Task
Write out exactly the lines below starting at the one containing "費用全免，歡迎教牧及信徒參加" and ending at the one containing "ПОТОКОВАЯ ПЕРЕДАЧА НА AMAZON PRIME". Omit every picture.

Stored data entries
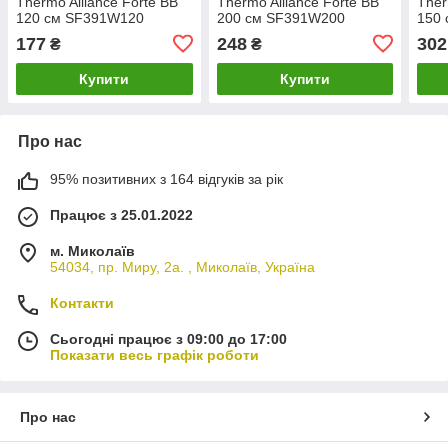
Thermo Alliance Forte ВВ
Thermo Alliance Forte ВВ
Ther
120 см SF391W120
200 см SF391W200
150
177
248
302
₴
₴
Купити
Купити
Про нас
95% позитивних з 164 відгуків за рік
Працює з 25.01.2022
м. Миколаїв
54034, пр. Миру, 2а. , Миколаїв, Україна
Контакти
Сьогодні працює з 09:00 до 17:00
Показати весь графік роботи
Про нас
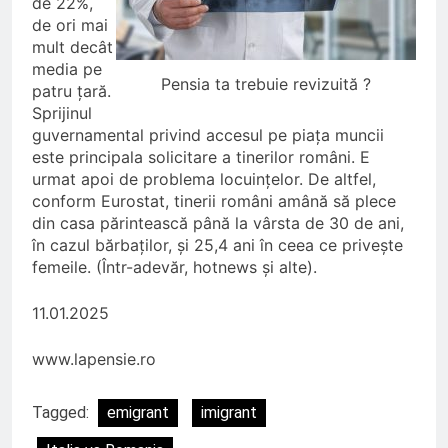
de 22%,
de ori mai
mult decât
media pe
Pensia ta trebuie revizuită ?
patru țară.
Sprijinul
guvernamental privind accesul pe piața muncii
este principala solicitare a tinerilor români. E
urmat apoi de problema locuințelor. De altfel,
conform Eurostat, tinerii români amână să plece
din casa părintească până la vârsta de 30 de ani,
în cazul bărbaților, și 25,4 ani în ceea ce privește
femeile. (Într-adevăr, hotnews și alte).
11.01.2025
www.lapensie.ro
Tagged:
emigrant
imigrant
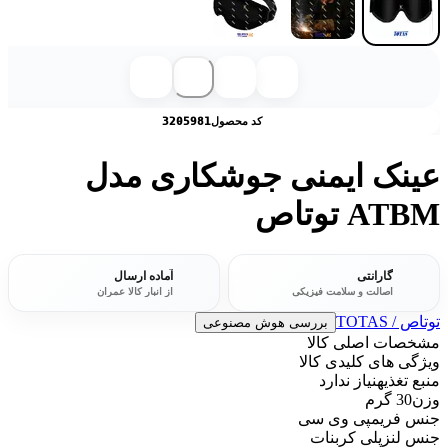
کد محصول
3205981
عینک ایمنی جوشکاری مدل
ATBM توتاص
گارانتی
آماده ارسال
اصالت و سلامت فیزیکی
از انبار کالا عمران
توتاص / TOTAS
بررسی هوش مصنوعی
مشخصات اصلی کالا
ویژگی های کلیدی کالا
منبع تغذیه
نیاز ندارد
وزن
30 گرم
جنس فریم
پی وی سی
جنس لنز
پلی کربنات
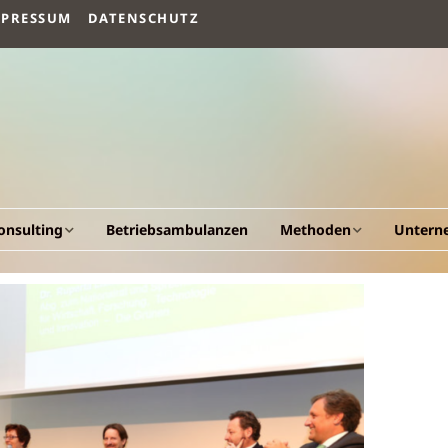
MPRESSUM
DATENSCHUTZ
onsulting
Betriebsambulanzen
Methoden
Untern
llgemeines
Arbeitsvermögen
Vision un
esundheitscockpit &
Humanökologischer
Fakten
esundheitsportal
Beratungsansatz
Werdeg
triebliche
Human Quality
esundheitsförderung
Management
Leistung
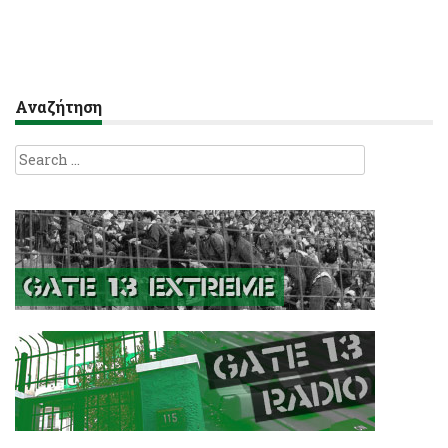
Αναζήτηση
Search
for:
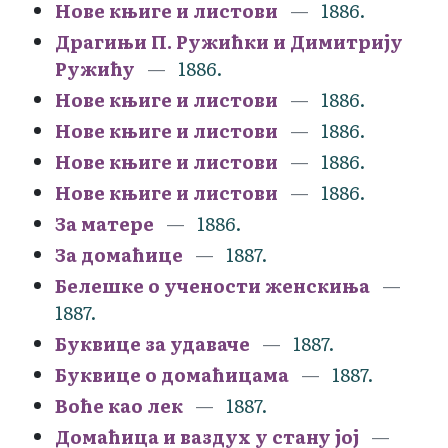
Нове књиге и листови
1886.
Драгињи П. Ружићки и Димитрију
Ружићу
1886.
Нове књиге и листови
1886.
Нове књиге и листови
1886.
Нове књиге и листови
1886.
Нове књиге и листови
1886.
За матере
1886.
За домаћице
1887.
Белешке о учености женскиња
1887.
Буквице за удаваче
1887.
Буквице о домаћицама
1887.
Воће као лек
1887.
Домаћица и ваздух у стану јој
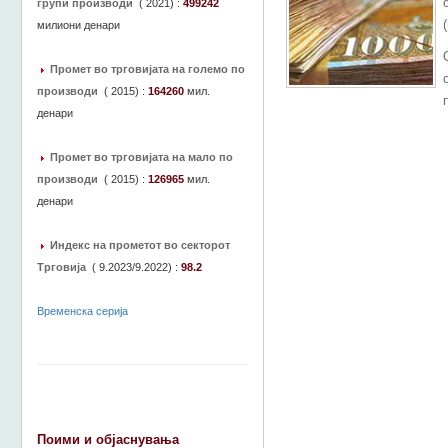
групи производи
(
2021
) :
499242
милиони денари
Промет во трговијата на големо по
производи
(
2015
) :
164260
мил.
денари
Промет во трговијата на мало по
производи
(
2015
) :
126965
мил.
денари
Индекс на прометот во секторот
Трговија
(
9.2023/9.2022
) :
98.2
Временска серија
Поими и објаснувања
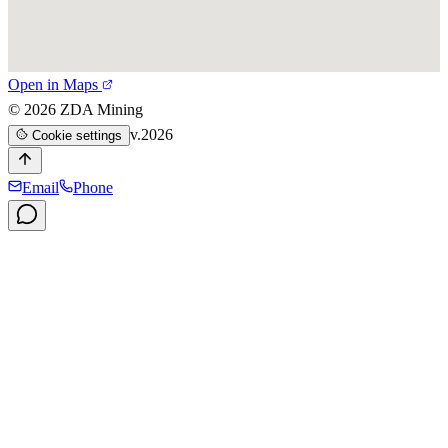
Open in Maps
©
2026
ZDA Mining
v.2026
Cookie settings
Email
Phone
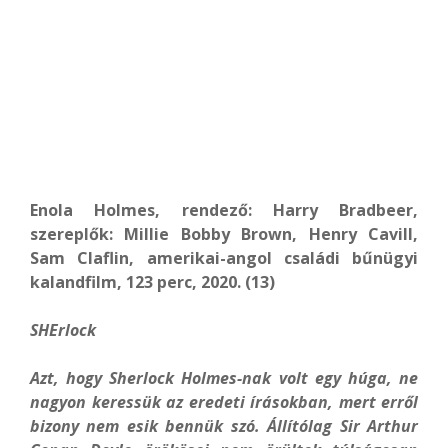
Enola Holmes, rendező: Harry Bradbeer,
szereplők: Millie Bobby Brown, Henry Cavill,
Sam Claflin, amerikai-angol családi bűnügyi
kalandfilm, 123 perc, 2020. (13)
SHErlock
Azt, hogy Sherlock Holmes-nak volt egy húga, ne
nagyon keressük az eredeti írásokban, mert erről
bizony nem esik bennük szó. Állítólag Sir Arthur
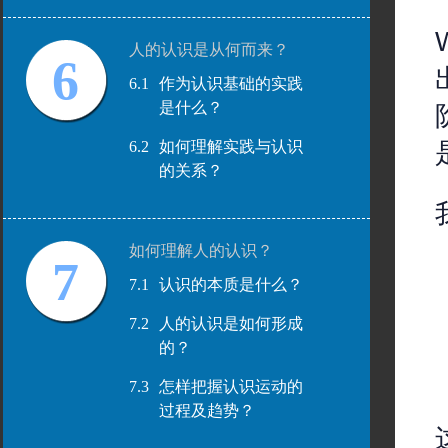
人的认识是从何而来？
6
6.1
作为认识基础的实践
是什么？
6.2
如何理解实践与认识
的关系？
如何理解人的认识？
7
7.1
认识的本质是什么？
7.2
人的认识是如何形成
的？
7.3
怎样把握认识运动的
过程及趋势？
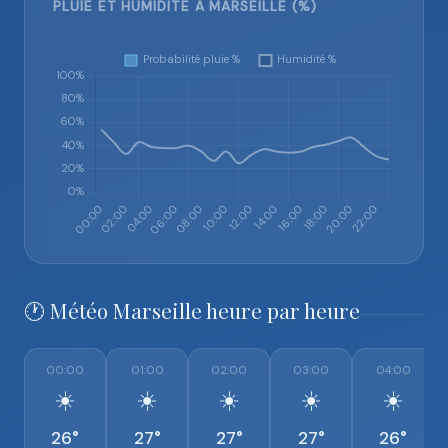
PLUIE ET HUMIDITÉ À MARSEILLE (%)
🕐 Météo Marseille heure par heure
00:00
01:00
02:00
03:00
04:00
☀️
☀️
☀️
☀️
☀️
26°
27°
27°
27°
26°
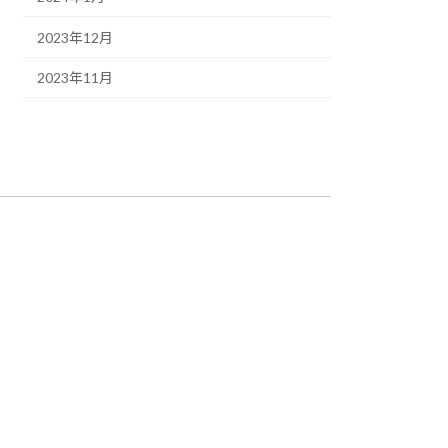
2023年12月
2023年11月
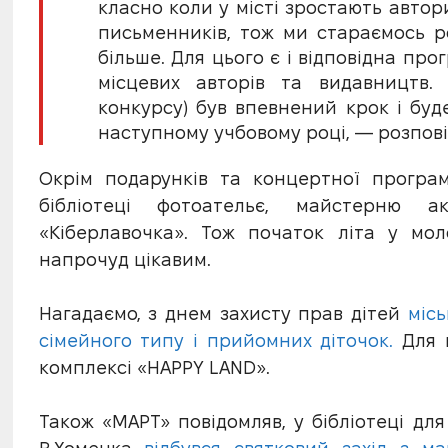
класно коли у місті зростають автори
письменників, тож ми стараємось ро
більше. Для цього є і відповідна пр
місцевих авторів та видавництв.
конкурсу) був впевнений крок і бу
наступному учбовому році, — розпов
Окрім подарунків та концертної програми
бібліотеці фотоательє, майстерню а
«Кіберлавочка». Тож початок літа у мол
напрочуд цікавим.
Нагадаємо, з днем захисту прав дітей
місь
сімейного типу і прийомних діточок.
Для н
комплексі «HAPPY LAND».
Також «МАРТ» повідомляв, у бібліотеці дл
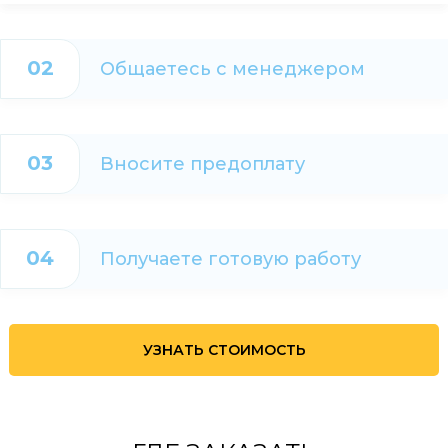
02
Общаетесь с менеджером
03
Вносите предоплату
04
Получаете готовую работу
УЗНАТЬ СТОИМОСТЬ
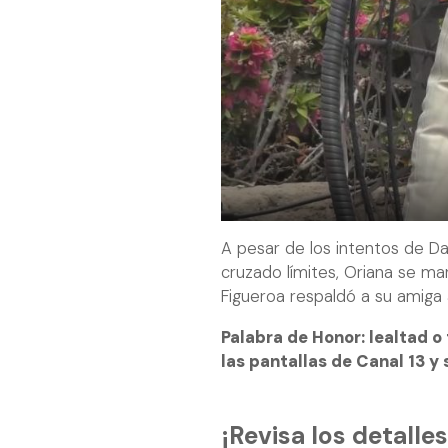
A pesar de los intentos de D
cruzado límites, Oriana se ma
Figueroa respaldó a su amiga a
Palabra de Honor: lealtad o 
las pantallas de Canal 13 y
¡Revisa los detalles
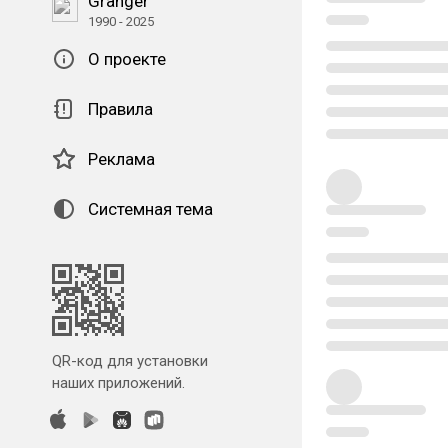
Granger
1990 - 2025
О проекте
Правила
Реклама
Системная тема
QR-код для установки
наших приложений.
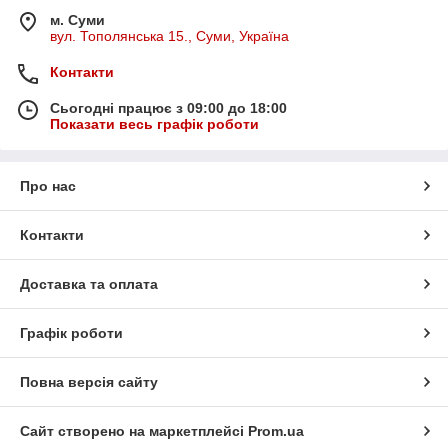
м. Суми
вул. Тополянська 15., Суми, Україна
Контакти
Сьогодні працює з 09:00 до 18:00
Показати весь графік роботи
Про нас
Контакти
Доставка та оплата
Графік роботи
Повна версія сайту
Сайт створено на маркетплейсі
Prom.ua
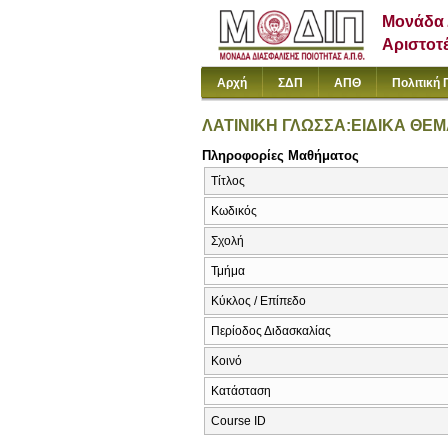
Μονάδα 
Αριστοτ
Αρχή
ΣΔΠ
ΑΠΘ
Πολιτική 
ΛΑΤΙΝΙΚΗ ΓΛΩΣΣΑ:ΕΙΔΙΚΑ ΘΕ
Πληροφορίες Μαθήματος
Τίτλος
Κωδικός
Σχολή
Τμήμα
Κύκλος / Επίπεδο
Περίοδος Διδασκαλίας
Κοινό
Κατάσταση
Course ID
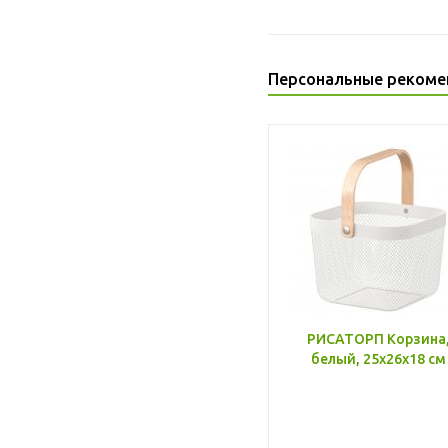
Персональные рекоме
РИСАТОРП Корзина
белый, 25x26x18 см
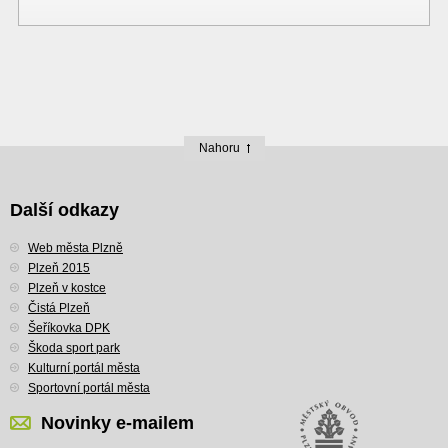
Nahoru
Další odkazy
Web města Plzně
Plzeň 2015
Plzeň v kostce
Čistá Plzeň
Šeříkovka DPK
Škoda sport park
Kulturní portál města
Sportovní portál města
Novinky e-mailem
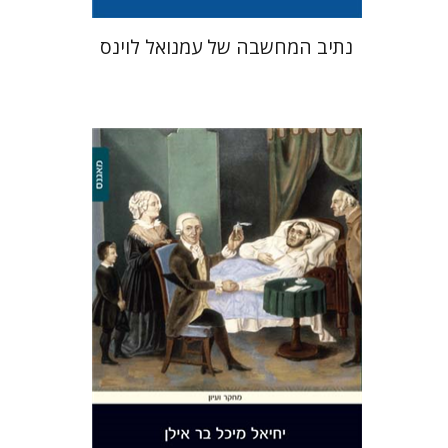
נתיב המחשבה של עמנואל לוינס
יחיאל מיכל בר אילן
הנחת אתר ספר מודפס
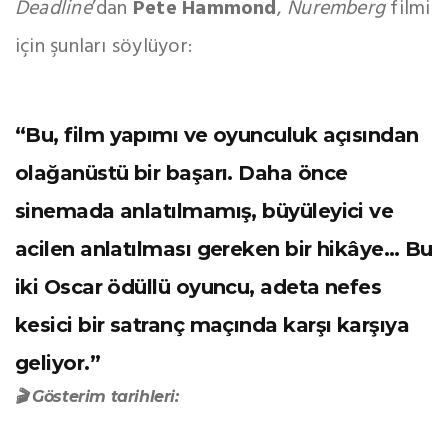
Deadline
’dan
Pete Hammond
,
Nuremberg
filmi
için şunları söylüyor:
“Bu, film yapımı ve oyunculuk açısından
olağanüstü bir başarı. Daha önce
sinemada anlatılmamış, büyüleyici ve
acilen anlatılması gereken bir hikâye… Bu
iki Oscar ödüllü oyuncu, adeta nefes
kesici bir satranç maçında karşı karşıya
geliyor.”
🎬 Gösterim tarihleri:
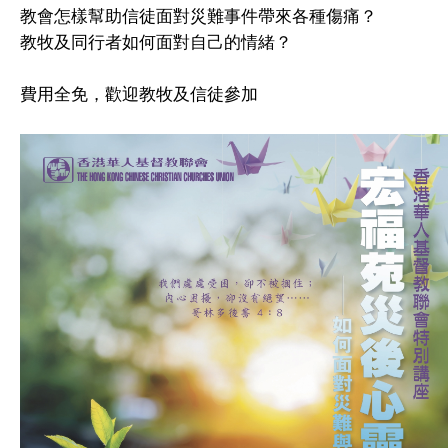
教會怎樣幫助信徒面對災難事件帶來各種傷痛？
教牧及同行者如何面對自己的情緒？
費用全免，歡迎教牧及信徒參加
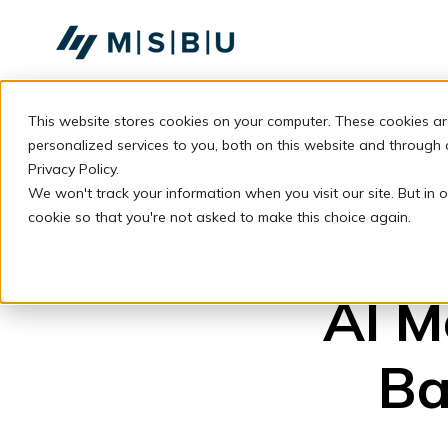
SKIP
TO
CONTENT
This website stores cookies on your computer. These cookies a
personalized services to you, both on this website and through
Privacy Policy.
We won't track your information when you visit our site. But in o
cookie so that you're not asked to make this choice again.
AI M
Ba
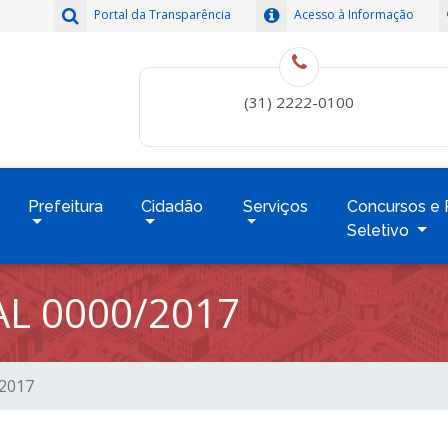
Portal da Transparência
Acesso à Informação
(31) 2222-0100
Prefeitura
Cidadão
Serviços
Concursos e 
Seletivo
L 0000/2017
/2017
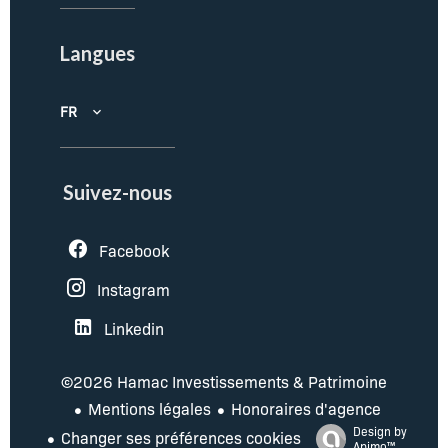
Langues
FR
Suivez-nous
Facebook
Instagram
Linkedin
©2026 Hamac Investissements & Patrimoine
Mentions légales
Honoraires d'agence
Design by
Changer ses préférences cookies
Apimo™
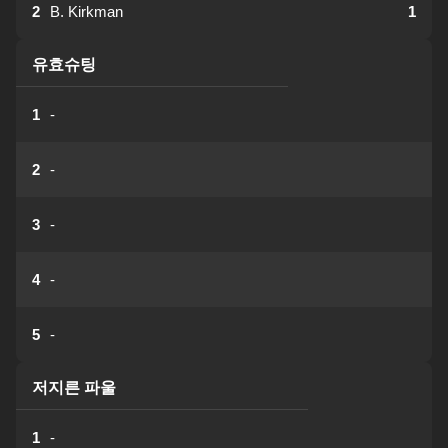
2
B. Kirkman
1
유효슈팅
1
-
2
-
3
-
4
-
5
-
저지른 파울
1
-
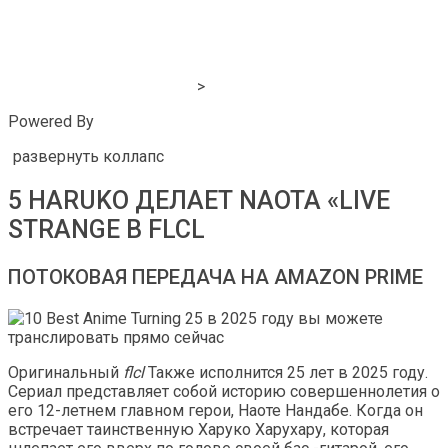
>
Powered By
развернуть коллапс
5 HARUKO ДЕЛАЕТ NAOTA «LIVE
STRANGE В FLCL
ПОТОКОВАЯ ПЕРЕДАЧА НА AMAZON PRIME
Оригинальный
flcl
Также исполнится 25 лет в 2025 году.
Сериал представляет собой историю совершеннолетия о
его 12-летнем главном герои, Наоте Нандабе. Когда он
встречает таинственную Харуко Харухару, которая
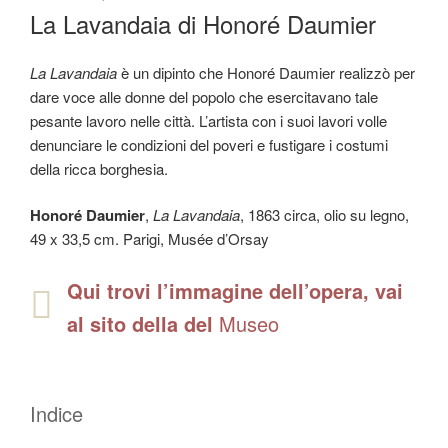
IL
La Lavandaia di Honoré Daumier
La Lavandaia
è un dipinto che Honoré Daumier realizzò per
dare voce alle donne del popolo che esercitavano tale
pesante lavoro nelle città. L’artista con i suoi lavori volle
denunciare le condizioni del poveri e fustigare i costumi
della ricca borghesia.
Honoré Daumier
,
La Lavandaia
, 1863 circa, olio su legno,
49 x 33,5 cm. Parigi, Musée d’Orsay
Qui trovi l’immagine dell’opera, vai
al sito della del
Museo
Indice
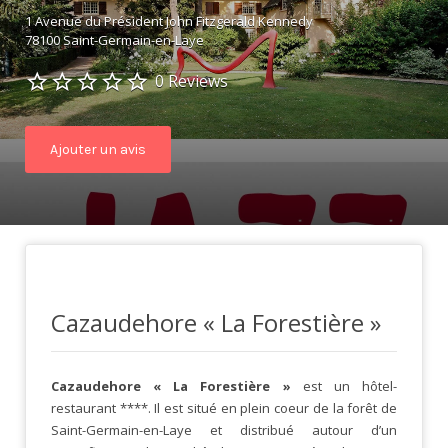
1 Avenue du Président John Fitzgerald Kennedy
78100 Saint-Germain-en-Laye
0 Reviews
Ajouter un avis
Cazaudehore « La Forestière »
Cazaudehore « La Forestière »
est un hôtel-
restaurant ****. Il est situé en plein coeur de la forêt de
Saint-Germain-en-Laye et distribué autour d’un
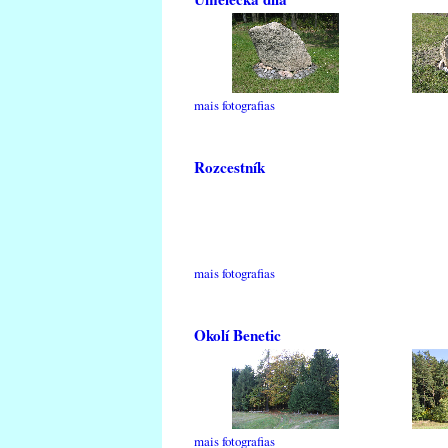
mais fotografias
Rozcestník
mais fotografias
Okolí Benetic
mais fotografias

Solution to the problem
費用全免，歡迎教牧及信徒參加
SKIP
TO
CONTENT
This website stores cookies on your computer. These cookies a
personalized services to you, both on this website and through
Privacy Policy.
We won't track your information when you visit our site. But in o
cookie so that you're not asked to make this choice again.
AI M
Ba
Portal da Transparência
Acesso à Informação
(31) 2222-0100
Prefeitura
Cidadão
Serviços
Concursos e 
Seletivo
L 0000/2017
/2017
Langues
FR
Suivez-nous
Facebook
Instagram
Linkedin
©2026 Hamac Investissements & Patrimoine
Mentions légales
Honoraires d'agence
Design by
Changer ses préférences cookies
Apimo™
2
B. Kirkman
1
유효슈팅
1
-
2
-
3
-
4
-
5
-
저지른 파울
1
-
>
Powered By
развернуть коллапс
5 HARUKO ДЕЛАЕТ NAOTA «LIVE
STRANGE В FLCL
ПОТОКОВАЯ ПЕРЕДАЧА НА AMAZON PRIME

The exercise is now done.